Metadata-Version: 2.4
Name: stencilpy
Version: 0.5.6
Summary: Extract structured data from Excel files using YAML schema definitions
Project-URL: Homepage, https://github.com/phlohouse/stencil
Project-URL: Repository, https://github.com/phlohouse/stencil
Project-URL: Issues, https://github.com/phlohouse/stencil/issues
Author: Phlo House
License-Expression: MIT
Keywords: excel,extraction,pydantic,spreadsheet,yaml
Classifier: Development Status :: 3 - Alpha
Classifier: Intended Audience :: Developers
Classifier: License :: OSI Approved :: MIT License
Classifier: Programming Language :: Python :: 3
Classifier: Programming Language :: Python :: 3.10
Classifier: Programming Language :: Python :: 3.11
Classifier: Programming Language :: Python :: 3.12
Classifier: Programming Language :: Python :: 3.13
Classifier: Topic :: File Formats
Classifier: Topic :: Software Development :: Libraries
Classifier: Typing :: Typed
Requires-Python: >=3.10
Requires-Dist: openpyxl>=3.1
Requires-Dist: pydantic>=2.0
Requires-Dist: pyyaml>=6.0
Provides-Extra: concurrent
Requires-Dist: tqdm>=4.60; extra == 'concurrent'
Provides-Extra: dev
Requires-Dist: pytest; extra == 'dev'
Requires-Dist: pytest-cov; extra == 'dev'
Requires-Dist: tqdm>=4.60; extra == 'dev'
Description-Content-Type: text/markdown

# stencilpy

Extract structured data from Excel files using YAML schema definitions into dynamically-generated Pydantic models.

## Installation

```bash
pip install stencilpy
```

The `stencil open` command serves the bundled editor UI locally and opens it in your browser.

## Quick Start

```python
from stencilpy import Stencil

# Load a schema
lab = Stencil("lab_report.stencil.yaml")

# Extract data — version auto-detected via discriminator
report = lab.extract("january_lab.xlsx")
print(report.patient_name)
print(report.model_dump())
```

## Schema Format

Create a `.stencil.yaml` file:

```yaml
name: lab_report
description: Monthly lab report

discriminator:
  cells:
    - A1

versions:
  "v2.0":
    fields:
      patient_name:
        cell: B3
      sample_date:
        cell: B4
        type: datetime
      readings:
        range: D5:D
        type: list[float]
      report_version:
        cell: header:right
      footer_note:
        cell: footer:center
```

Scalar `cell` references can also target worksheet headers and footers:

- `header:left`
- `header:center`
- `header:right`
- `footer:left`
- `footer:center`
- `footer:right`
- `Sheet1!header:first:right`
- `Sheet1!footer:even:center`

These references also work in `discriminator.cells`, which is useful when a workbook version is printed in the page header/footer instead of a normal cell.

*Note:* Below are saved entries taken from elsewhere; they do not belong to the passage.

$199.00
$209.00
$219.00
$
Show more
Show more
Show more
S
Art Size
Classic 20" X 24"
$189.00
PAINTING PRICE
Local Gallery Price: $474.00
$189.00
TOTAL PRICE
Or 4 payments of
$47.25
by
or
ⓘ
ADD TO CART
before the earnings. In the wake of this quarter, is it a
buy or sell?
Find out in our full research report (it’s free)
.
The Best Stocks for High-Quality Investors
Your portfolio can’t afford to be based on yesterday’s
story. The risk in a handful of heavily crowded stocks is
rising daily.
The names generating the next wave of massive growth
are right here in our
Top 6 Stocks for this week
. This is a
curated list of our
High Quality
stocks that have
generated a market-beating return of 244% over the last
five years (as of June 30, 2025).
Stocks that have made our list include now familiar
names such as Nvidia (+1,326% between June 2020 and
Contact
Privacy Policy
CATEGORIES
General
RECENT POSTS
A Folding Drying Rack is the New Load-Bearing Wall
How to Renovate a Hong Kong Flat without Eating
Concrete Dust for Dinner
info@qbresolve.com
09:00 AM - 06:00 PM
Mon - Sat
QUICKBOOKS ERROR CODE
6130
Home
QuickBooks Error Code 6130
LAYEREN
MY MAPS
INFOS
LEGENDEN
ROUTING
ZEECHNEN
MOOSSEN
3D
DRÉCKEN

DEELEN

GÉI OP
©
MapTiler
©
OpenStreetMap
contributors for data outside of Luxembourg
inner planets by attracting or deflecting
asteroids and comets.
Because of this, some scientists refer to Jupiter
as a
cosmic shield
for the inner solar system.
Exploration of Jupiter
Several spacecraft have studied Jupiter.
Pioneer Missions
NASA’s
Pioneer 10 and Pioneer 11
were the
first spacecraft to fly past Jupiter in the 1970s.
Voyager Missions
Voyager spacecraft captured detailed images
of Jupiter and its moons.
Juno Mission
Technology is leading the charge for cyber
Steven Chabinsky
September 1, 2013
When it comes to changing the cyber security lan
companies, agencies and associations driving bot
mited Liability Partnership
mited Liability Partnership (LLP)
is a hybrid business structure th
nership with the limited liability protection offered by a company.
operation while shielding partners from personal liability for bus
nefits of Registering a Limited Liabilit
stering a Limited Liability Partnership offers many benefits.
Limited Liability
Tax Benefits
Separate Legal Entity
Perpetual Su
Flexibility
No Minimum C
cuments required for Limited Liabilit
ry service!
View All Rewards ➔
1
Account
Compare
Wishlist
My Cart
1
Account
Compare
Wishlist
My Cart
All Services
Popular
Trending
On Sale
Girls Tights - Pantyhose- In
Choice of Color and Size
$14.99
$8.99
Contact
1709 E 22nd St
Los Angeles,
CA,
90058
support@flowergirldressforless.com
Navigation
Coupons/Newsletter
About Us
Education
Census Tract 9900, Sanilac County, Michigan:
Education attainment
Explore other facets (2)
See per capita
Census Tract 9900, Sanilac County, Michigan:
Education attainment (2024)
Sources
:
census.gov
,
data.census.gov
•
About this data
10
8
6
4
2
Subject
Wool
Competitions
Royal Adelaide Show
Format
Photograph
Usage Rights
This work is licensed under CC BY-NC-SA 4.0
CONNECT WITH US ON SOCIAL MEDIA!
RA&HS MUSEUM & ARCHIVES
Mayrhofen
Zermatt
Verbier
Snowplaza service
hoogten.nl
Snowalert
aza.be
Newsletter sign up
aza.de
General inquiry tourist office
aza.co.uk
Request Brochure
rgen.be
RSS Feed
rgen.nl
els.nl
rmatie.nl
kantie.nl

## Header And Footer References

Use header/footer refs anywhere a scalar `cell` ref is accepted.

Example: extract version text and report metadata from the page chrome.

```yaml
name: lab_report
description: Monthly lab report

discriminator:
  cells:
    - A1

versions:
  "v2.0":
    fields:
      patient_name:
        cell: B3
      report_version:
        cell: header:right
      report_title:
        cell: header:center
      generated_by:
        cell: footer:left
      footer_note:
        cell: footer:center
```

If the workbook uses separate first-page or even-page headers/footers, include the page selector:

```yaml
versions:
  "v2.0":
    fields:
      first_page_title:
        cell: header:first:center
      even_page_version:
        cell: footer:even:right
      cover_sheet_version:
        cell: Cover!header:first:right
```

Supported formats:

- `header:left`
- `header:center`
- `header:right`
- `header:first:left`
- `header:even:center`
- `footer:right`
- `footer:first:center`
- `Sheet1!header:right`
- `Sheet1!footer:even:left`

## Header-Based Version Detection

If a workbook stores its version in a header or footer instead of a normal cell, add those refs to `discriminator.cells`.

```yaml
name: lab_report
description: Monthly lab report

discriminator:
  cells:
    - A1
    - header:right
    - Cover!footer:first:center

versions:
  "v1.0":
    fields:
      patient_name:
        cell: A3
  "v2.0":
    fields:
      patient_name:
        cell: B3
```

`stencilpy` will check each discriminator ref in order until one matches a known version key.